SPA (Single Page Application)
Une SPA (Single Page Application, ou application monopage) est une application web qui charge un seul document HTML puis met à jour son contenu par JavaScript, sans jamais recharger de page : la navigation entre les écrans est prise en charge côté client. Le contenu n'existant pas dans la réponse initiale du serveur, son indexation dépend du rendu JavaScript des moteurs ou d'un rendu côté serveur ajouté à l'application. Le sujet est traité dans son ensemble dans la définition du SEO JavaScript.
Définition détaillée de la SPA
Le glossaire de MDN définit la SPA comme une implémentation d'application web « qui ne charge qu'un seul document et met à jour le corps de ce document par des API JavaScript, comme Fetch, quand un contenu différent doit être affiché ». Le navigateur télécharge une page d'amorçage, le plus souvent presque vide, puis un ensemble de scripts qui prennent le relais : ils demandent les données à une API, construisent l'interface dans le DOM, et interceptent les clics sur les liens pour changer de vue sans passer par le serveur.
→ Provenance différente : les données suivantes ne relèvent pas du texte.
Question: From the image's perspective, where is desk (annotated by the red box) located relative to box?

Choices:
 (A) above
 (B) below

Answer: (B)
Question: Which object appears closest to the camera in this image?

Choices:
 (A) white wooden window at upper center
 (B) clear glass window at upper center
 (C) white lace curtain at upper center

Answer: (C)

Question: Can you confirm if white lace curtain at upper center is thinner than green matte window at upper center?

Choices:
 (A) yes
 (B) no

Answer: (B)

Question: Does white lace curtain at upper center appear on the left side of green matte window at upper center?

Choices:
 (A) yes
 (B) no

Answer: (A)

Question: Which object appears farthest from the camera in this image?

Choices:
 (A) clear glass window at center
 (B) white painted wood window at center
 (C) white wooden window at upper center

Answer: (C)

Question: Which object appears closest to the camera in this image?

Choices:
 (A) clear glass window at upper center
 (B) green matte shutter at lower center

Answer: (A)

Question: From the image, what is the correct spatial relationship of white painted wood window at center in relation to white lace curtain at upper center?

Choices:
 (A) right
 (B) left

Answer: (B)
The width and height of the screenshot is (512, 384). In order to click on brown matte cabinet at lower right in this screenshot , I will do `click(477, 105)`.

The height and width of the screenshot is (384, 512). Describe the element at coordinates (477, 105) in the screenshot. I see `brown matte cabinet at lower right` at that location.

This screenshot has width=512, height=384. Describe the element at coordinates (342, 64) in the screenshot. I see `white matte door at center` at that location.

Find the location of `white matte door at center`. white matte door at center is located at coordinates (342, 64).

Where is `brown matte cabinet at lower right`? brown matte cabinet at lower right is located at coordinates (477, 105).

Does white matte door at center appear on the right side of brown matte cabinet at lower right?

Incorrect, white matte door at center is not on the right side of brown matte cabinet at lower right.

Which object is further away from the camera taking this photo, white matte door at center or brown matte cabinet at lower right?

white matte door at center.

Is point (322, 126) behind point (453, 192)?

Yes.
React, Angular et Vue sont les trois frameworks cités par MDN pour ce modèle, auxquels s'ajoutent Svelte et les outils construits sur ces bases.
Le terme ne doit pas être confondu avec le site one page, qui désigne un site vitrine dont tout le contenu tient sur une seule page que l'on fait défiler. Le site one page est un choix éditorial et graphique ; la SPA est une architecture logicielle, qui peut au contraire exposer des milliers d'URL distinctes. Un site one page n'est généralement pas une SPA, et une SPA n'a rien d'un site one page.
MDN résume l'équilibre du modèle : des gains de fluidité, puisque les pages ne sont pas rechargées, contre un référencement plus difficile, une gestion de l'état et de la navigation plus complexe, et une mesure de performance moins directe. Une SPA est le cas type du rendu côté client (CSR), dont les conséquences pour les moteurs sont décrites dans la définition du SEO JavaScript.
Comment fonctionne le routage côté client
Dans un site classique, chaque URL correspond à une requête au serveur, qui répond par un document. Dans une SPA, l'URL change mais le document reste le même : c'est le routeur de l'application qui, en fonction de l'URL, décide quel composant afficher. Deux mécanismes ont permis cela.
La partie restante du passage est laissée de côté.